I told my new sponsor a bit of my history today, and now I'm paying the price. I didn't even go into detail, but every time I tell someone even a hint of it a big part of me freaks out. The nice thing is that when she asked what happened (I mentioned I was dealing with flashbacks, panic, and lots of anger/rage from the past), I was able to be clear, simple, and matter of fact w/out losing it. I'm getting much better at being able to state the facts. I just said that my parents were both drug addicts and my dad basically sold me for drugs. And that because of that I was hurt by many different men. Enough to get the point across w/out bein too painful. I didn't think it bothered me at all, but later on I was really panicky about it. Granted I'm panicky about everything these days. I was so well "trained" as a kid about all the horrible things that would happen if I told, that big parts of me are still terrified about it. It's an improvement though. The first time I told face to face a while back I started hallucinating people coming out of the shadows to kill me. In comparison, needing to lay down with a blanket because I was fairly sure I would vomit is pretty minor.

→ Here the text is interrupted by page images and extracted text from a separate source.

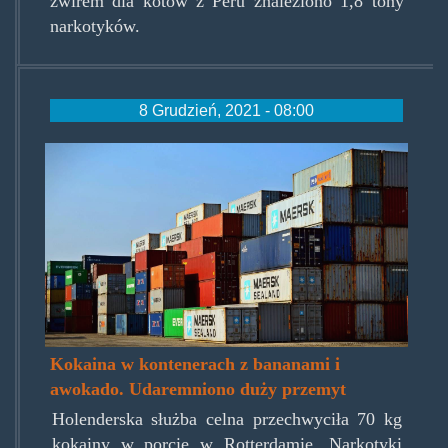
żwirem dla kotów z Peru znaleziono 1,8 tony
narkotyków.
8 Grudzień, 2021 - 08:00
narkotyki-
przyplynely-
z-
ameryki-
poludniowej-
fot-
pexels.jpg
Kokaina w kontenerach z bananami i
awokado. Udaremniono duży przemyt
Holenderska służba celna przechwyciła 70 kg
kokainy w porcie w Rotterdamie. Narkotyki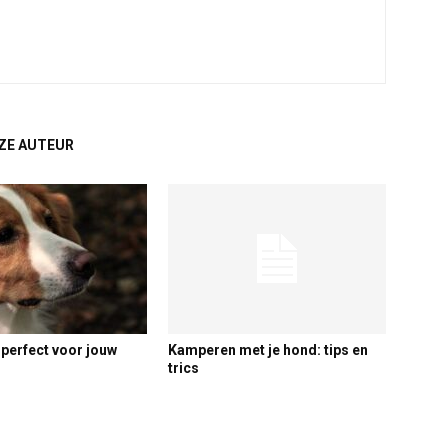
ZE AUTEUR
 perfect voor jouw
Kamperen met je hond: tips en
trics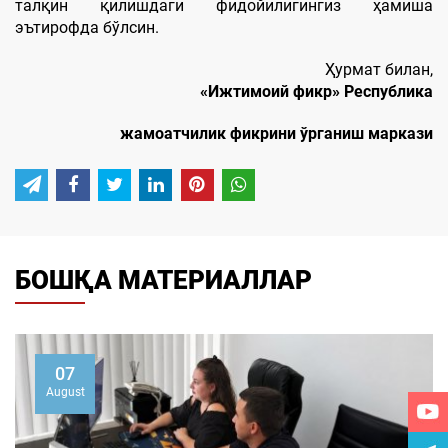
талқин қилишдаги фидойилигингиз ҳамиша
эътирофда бўлсин.
Ҳурмат билан,
«Ижтимоий фикр» Республика
жамоатчилик фикрини ўрганиш маркази
БОШҚА МАТЕРИАЛЛАР
07
August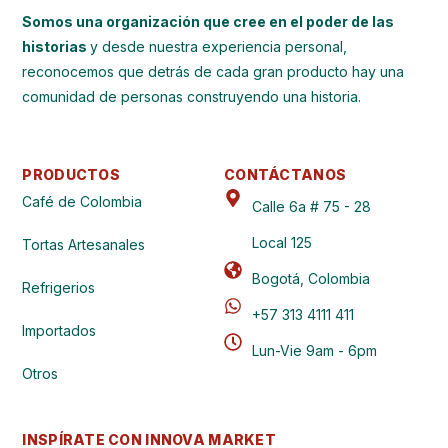
Somos una organización que cree en el poder de las
historias
y desde nuestra experiencia personal,
reconocemos que detrás de cada gran producto hay una
comunidad de personas construyendo una historia.
PRODUCTOS
CONTÁCTANOS
Café de Colombia
Calle 6a # 75 - 28
Local 125
Tortas Artesanales
Bogotá, Colombia
Refrigerios
+57 313 4111 411
Importados
Lun-Vie 9am - 6pm
Otros
INSPÍRATE CON INNOVA MARKET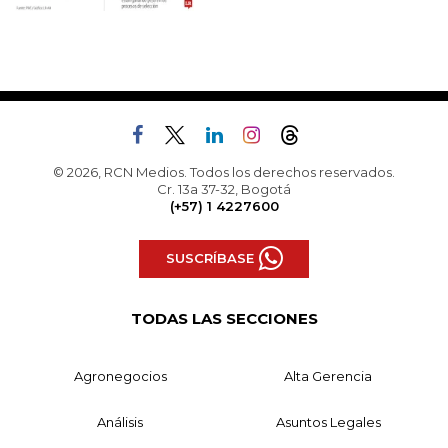
© 2026, RCN Medios. Todos los derechos reservados.
Cr. 13a 37-32, Bogotá
(+57) 1 4227600
SUSCRÍBASE
TODAS LAS SECCIONES
Agronegocios
Alta Gerencia
Análisis
Asuntos Legales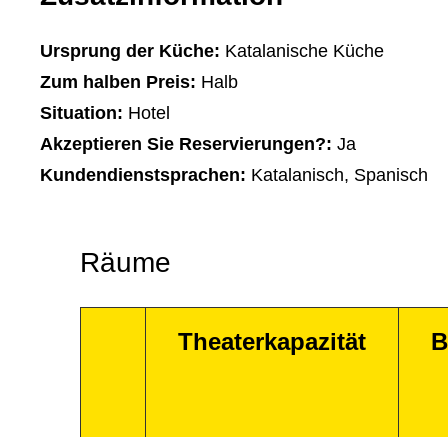
Ursprung der Küche:
Katalanische Küche
Zum halben Preis:
Halb
Situation:
Hotel
Akzeptieren Sie Reservierungen?:
Ja
Kundendienstsprachen:
Katalanisch, Spanisch
Räume
Theaterkapazität
B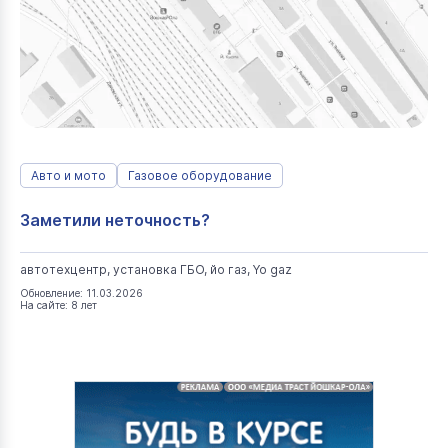
Авто и мото
Газовое оборудование
Заметили неточность?
автотехцентр, установка ГБО, йо газ, Yo gaz
Обновление: 11.03.2026
На сайте: 8 лет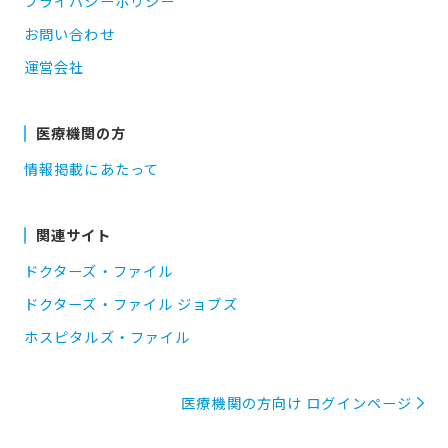
プライバシーポリシー
お問い合わせ
運営会社
医療機関の方
情報掲載にあたって
関連サイト
ドクターズ・ファイル
ドクターズ・ファイル ジョブズ
ホスピタルズ・ファイル
医療機関の方向け ログインページ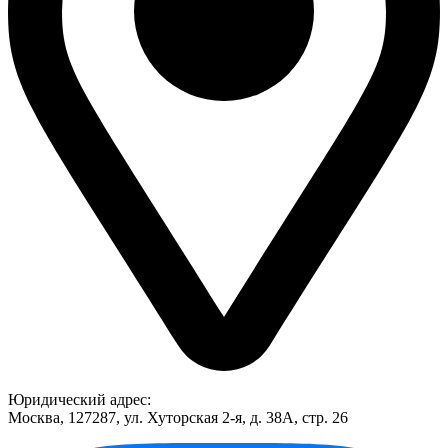
Юридический адрес:
Москва, 127287, ул. Хуторская 2-я, д. 38А, стр. 26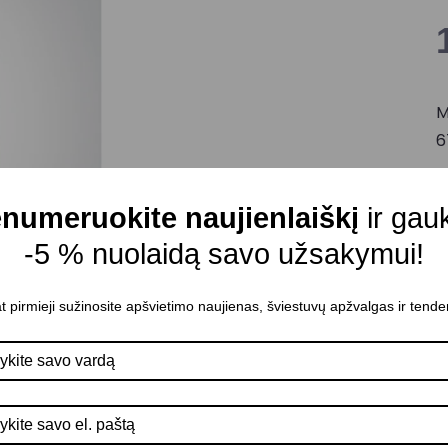
M
6
M
C
numeruokite naujienlaiškį
ir gau
A
-5 % nuolaidą savo užsakymui!
P
A
t pirmieji sužinosite apšvietimo naujienas, šviestuvų apžvalgas ir tende
L
n
2
K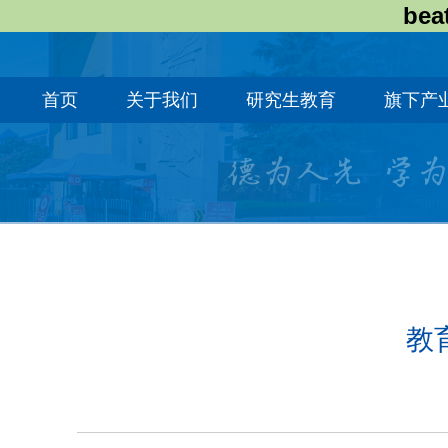
bea
首页
关于我们
研究生教育
旗下产
教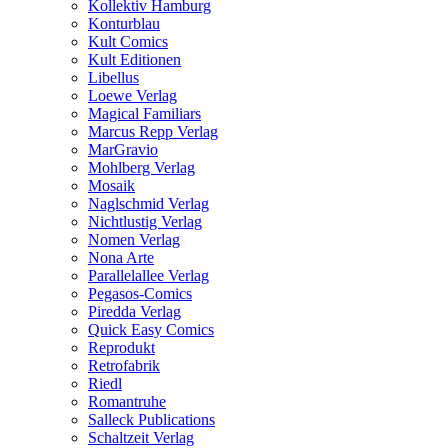
Kollektiv Hamburg
Konturblau
Kult Comics
Kult Editionen
Libellus
Loewe Verlag
Magical Familiars
Marcus Repp Verlag
MarGravio
Mohlberg Verlag
Mosaik
Naglschmid Verlag
Nichtlustig Verlag
Nomen Verlag
Nona Arte
Parallelallee Verlag
Pegasos-Comics
Piredda Verlag
Quick Easy Comics
Reprodukt
Retrofabrik
Riedl
Romantruhe
Salleck Publications
Schaltzeit Verlag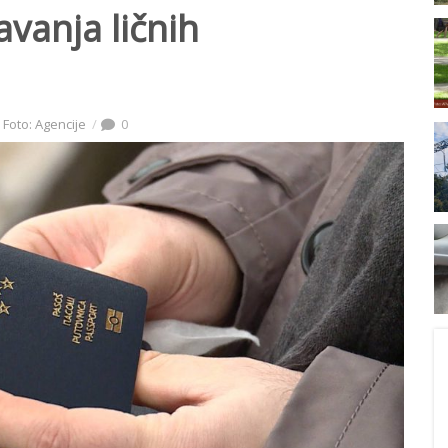
avanja ličnih
Foto: Agencije
0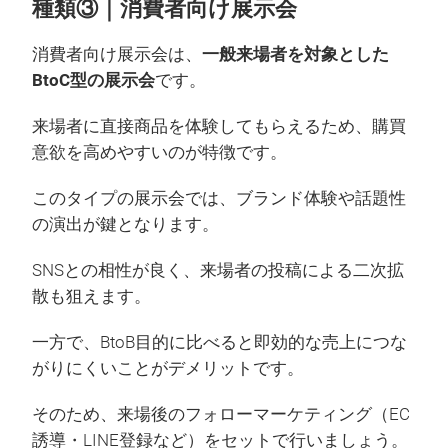
種類③｜消費者向け展示会
消費者向け展示会は、
一般来場者を対象とした
BtoC型の展示会
です。
来場者に直接商品を体験してもらえるため、購買
意欲を高めやすいのが特徴です。
このタイプの展示会では、ブランド体験や話題性
の演出が鍵となります。
SNSとの相性が良く、来場者の投稿による二次拡
散も狙えます。
一方で、BtoB目的に比べると即効的な売上につな
がりにくいことがデメリットです。
そのため、来場後のフォローマーケティング（EC
誘導・LINE登録など）をセットで行いましょう。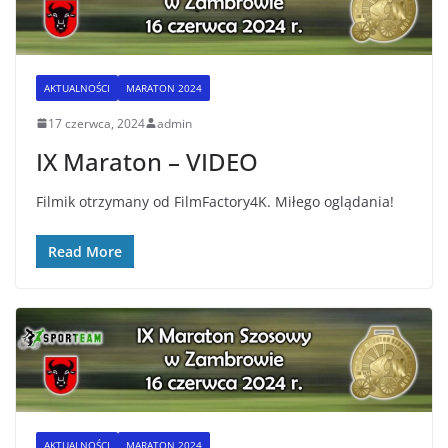
AKTUALNOŚCI
MARATON 2024
17 czerwca, 2024
admin
IX Maraton – VIDEO
Filmik otrzymany od FilmFactory4K. Miłego oglądania!
Read More
AKTUALNOŚCI
MARATON 2024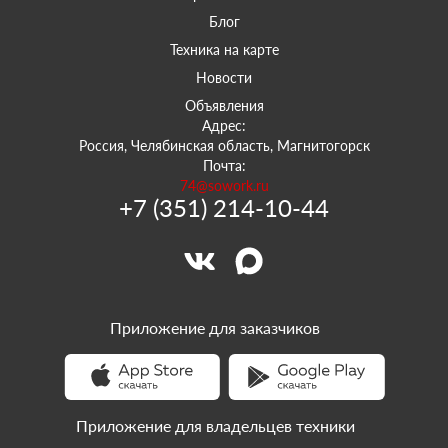
Блог
Техника на карте
Новости
Объявления
Адрес:
Россия, Челябинская область, Магнитогорск
Почта:
74@sowork.ru
+7 (351) 214-10-44
Приложение для заказчиков
Приложение для владельцев техники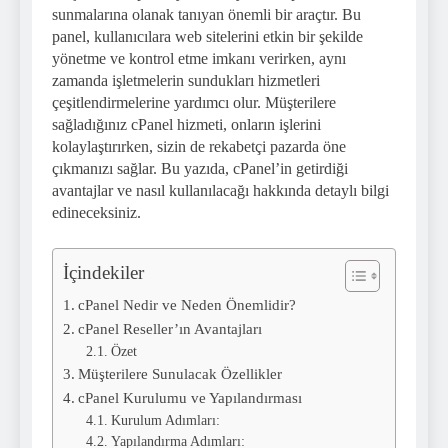
sunmalarına olanak tanıyan önemli bir araçtır. Bu
panel, kullanıcılara web sitelerini etkin bir şekilde
yönetme ve kontrol etme imkanı verirken, aynı
zamanda işletmelerin sundukları hizmetleri
çeşitlendirmelerine yardımcı olur. Müşterilere
sağladığınız cPanel hizmeti, onların işlerini
kolaylaştırırken, sizin de rekabetçi pazarda öne
çıkmanızı sağlar. Bu yazıda, cPanel’in getirdiği
avantajlar ve nasıl kullanılacağı hakkında detaylı bilgi
edineceksiniz.
İçindekiler
cPanel Nedir ve Neden Önemlidir?
cPanel Reseller’ın Avantajları
Özet
Müşterilere Sunulacak Özellikler
cPanel Kurulumu ve Yapılandırması
Kurulum Adımları:
Yapılandırma Adımları: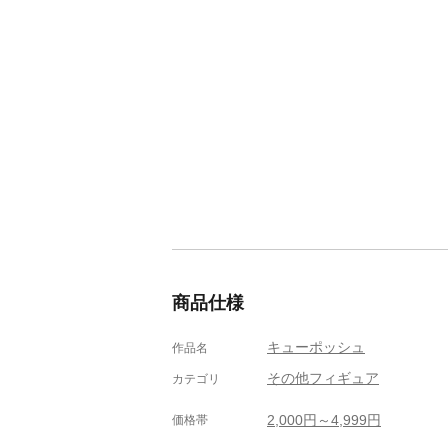
商品仕様
キューポッシュ
作品名
その他フィギュア
カテゴリ
2,000円～4,999円
価格帯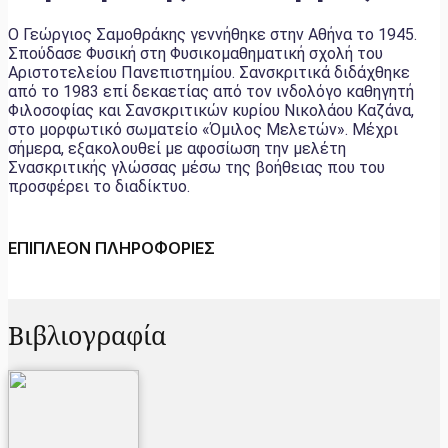
Ο Γεώργιος Σαμοθράκης γεννήθηκε στην Αθήνα το 1945.
Σπούδασε Φυσική στη Φυσικομαθηματική σχολή του
Αριστοτελείου Πανεπιστημίου. Σανσκριτικά διδάχθηκε
από το 1983 επί δεκαετίας από τον ινδολόγο καθηγητή
Φιλοσοφίας και Σανσκριτικών κυρίου Νικολάου Καζάνα,
στο μορφωτικό σωματείο «Όμιλος Μελετών». Μέχρι
σήμερα, εξακολουθεί με αφοσίωση την μελέτη
Σνασκριτικής γλώσσας μέσω της βοήθειας που του
προσφέρει το διαδίκτυο.
ΕΠΙΠΛΕΟΝ ΠΛΗΡΟΦΟΡΙΕΣ
Βιβλιογραφία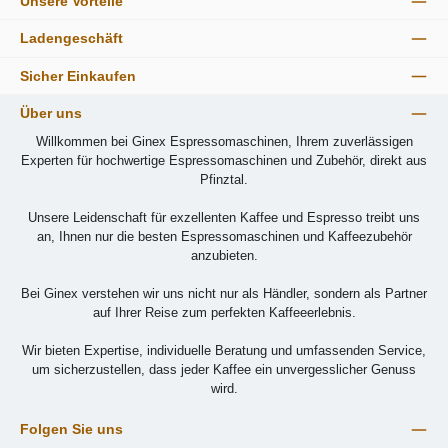
Unsere Vorteile
Ladengeschäft
Sicher Einkaufen
Über uns
Willkommen bei Ginex Espressomaschinen, Ihrem zuverlässigen
Experten für hochwertige Espressomaschinen und Zubehör, direkt aus
Pfinztal.
Unsere Leidenschaft für exzellenten Kaffee und Espresso treibt uns
an, Ihnen nur die besten Espressomaschinen und Kaffeezubehör
anzubieten.
Bei Ginex verstehen wir uns nicht nur als Händler, sondern als Partner
auf Ihrer Reise zum perfekten Kaffeeerlebnis.
Wir bieten Expertise, individuelle Beratung und umfassenden Service,
um sicherzustellen, dass jeder Kaffee ein unvergesslicher Genuss
wird.
Folgen Sie uns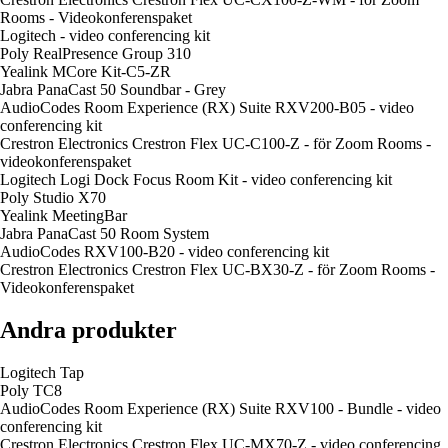
Rooms - Videokonferenspaket
Logitech - video conferencing kit
Poly RealPresence Group 310
Yealink MCore Kit-C5-ZR
Jabra PanaCast 50 Soundbar - Grey
AudioCodes Room Experience (RX) Suite RXV200-B05 - video
conferencing kit
Crestron Electronics Crestron Flex UC-C100-Z - för Zoom Rooms -
videokonferenspaket
Logitech Logi Dock Focus Room Kit - video conferencing kit
Poly Studio X70
Yealink MeetingBar
Jabra PanaCast 50 Room System
AudioCodes RXV100-B20 - video conferencing kit
Crestron Electronics Crestron Flex UC-BX30-Z - för Zoom Rooms -
Videokonferenspaket
Andra produkter
Logitech Tap
Poly TC8
AudioCodes Room Experience (RX) Suite RXV100 - Bundle - video
conferencing kit
Crestron Electronics Crestron Flex UC-MX70-Z - video conferencing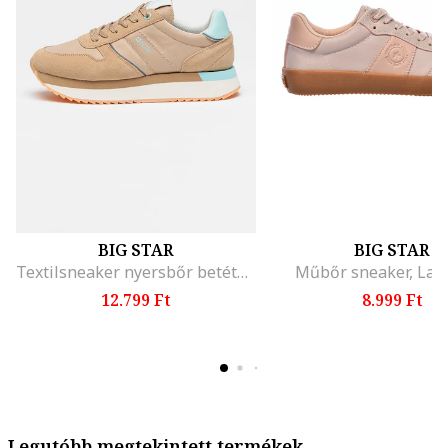
BIG STAR
BIG STAR
Textilsneaker nyersbőr betétekkel, Bézs
Műbőr sneaker, Laz
12.799 Ft
8.999 Ft
Legutóbb megtekintett termékek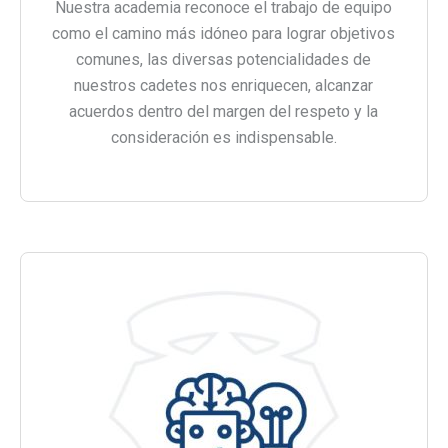
Nuestra academia reconoce el trabajo de equipo
como el camino más idóneo para lograr objetivos
comunes, las diversas potencialidades de
nuestros cadetes nos enriquecen, alcanzar
acuerdos dentro del margen del respeto y la
consideración es indispensable.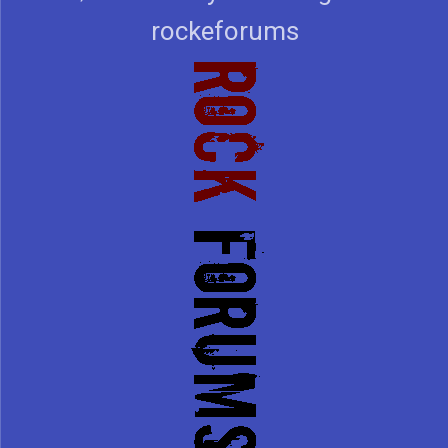
rockeforums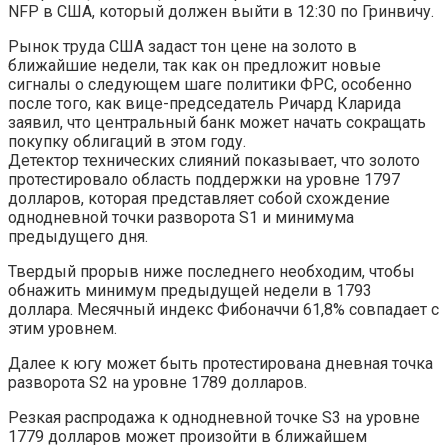
NFP в США, который должен выйти в 12:30 по Гринвичу.
Рынок труда США задаст тон цене на золото в
ближайшие недели, так как он предложит новые
сигналы о следующем шаге политики ФРС, особенно
после того, как вице-председатель Ричард Кларида
заявил, что центральный банк может начать сокращать
покупку облигаций в этом году.
Детектор технических слияний показывает, что золото
протестировало область поддержки на уровне 1797
долларов, которая представляет собой схождение
однодневной точки разворота S1 и минимума
предыдущего дня.
Твердый прорыв ниже последнего необходим, чтобы
обнажить минимум предыдущей недели в 1793
доллара. Месячный индекс Фибоначчи 61,8% совпадает с
этим уровнем.
Далее к югу может быть протестирована дневная точка
разворота S2 на уровне 1789 долларов.
Резкая распродажа к однодневной точке S3 на уровне
1779 долларов может произойти в ближайшем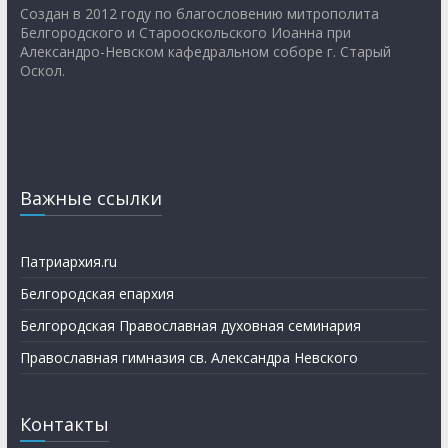
Создан в 2012 году по благословению митрополита
Белгородского и Старооскольского Иоанна при
Александро-Невском кафедральном соборе г. Старый
Оскол.
Важные ссылки
Патриархия.ru
Белгородская епархия
Белгородская Православная духовная семинария
Православная гимназия св. Александра Невского
Контакты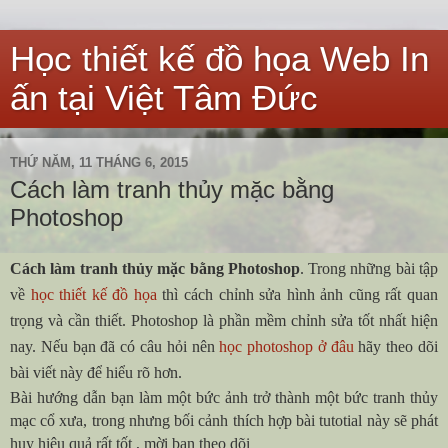
Học thiết kế đồ họa Web In
ấn tại Việt Tâm Đức
THỨ NĂM, 11 THÁNG 6, 2015
Cách làm tranh thủy mặc bằng
Photoshop
Cách làm tranh thủy mặc bằng Photoshop
. Trong những bài tập
về
học thiết kế đồ họa
thì cách chỉnh sửa hình ảnh cũng rất quan
trọng và cần thiết. Photoshop là phần mềm chỉnh sửa tốt nhất hiện
nay. Nếu bạn đã có câu hỏi nên
học photoshop ở đâu
hãy theo dõi
bài viết này để hiểu rõ hơn.
Bài hướng dẫn bạn làm một bức ảnh trở thành một bức tranh thủy
mạc cổ xưa, trong nhưng bối cảnh thích hợp bài tutotial này sẽ phát
huy hiệu quả rất tốt , mời bạn theo dõi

And only a little bit of head running away with the "what if's".
So yeah, as I've said before, I'm thankful for the fact that even when things are crappy improvement can be seen. And my new sponsor commented repeatedly today on how great she thinks I'm doing and how she thinks I have an overall great outlook on things. We talked about my attempts to come to terms with the fact that I feel incredibly blessed by everything I've been given....I have a place to live, food to eat, I get to go to school, I live in a peaceful and safe area, I was guided to the right people to take care of me and help save my life and help me get sober...lots of little coincidences that don't make any sense except as from god. All that stuff is great, and it really is remarkable that I came out of all that I did mostly healthy, not pregnant or anything, and alive! I can't help but feel blessed for all of that, and yet so, so angry with god that I had to go through so much to begin with. I don't know how to make those things come together.....being so thankful for my miraculous recovery from the horrible situation I should've never been in in the first place. This will probably end up being it's own post at some point, because for now it's bedtime.
Oh, but one last thing, what the heck happened to my visit counter? I was up to at least a few thousand and now i'm at 2? My old blog that I don't use anymore was also reduced to zero. Anyone know? Did this happen to anyone else?
When you can see the threads of coincidences weave themselves into miracles in your life it is infinitely awesome! Good job Riverbird!
ReplyDeleteI don't know anything about the counter thing. I'm so click happy, half the time I don't even know where I'm at.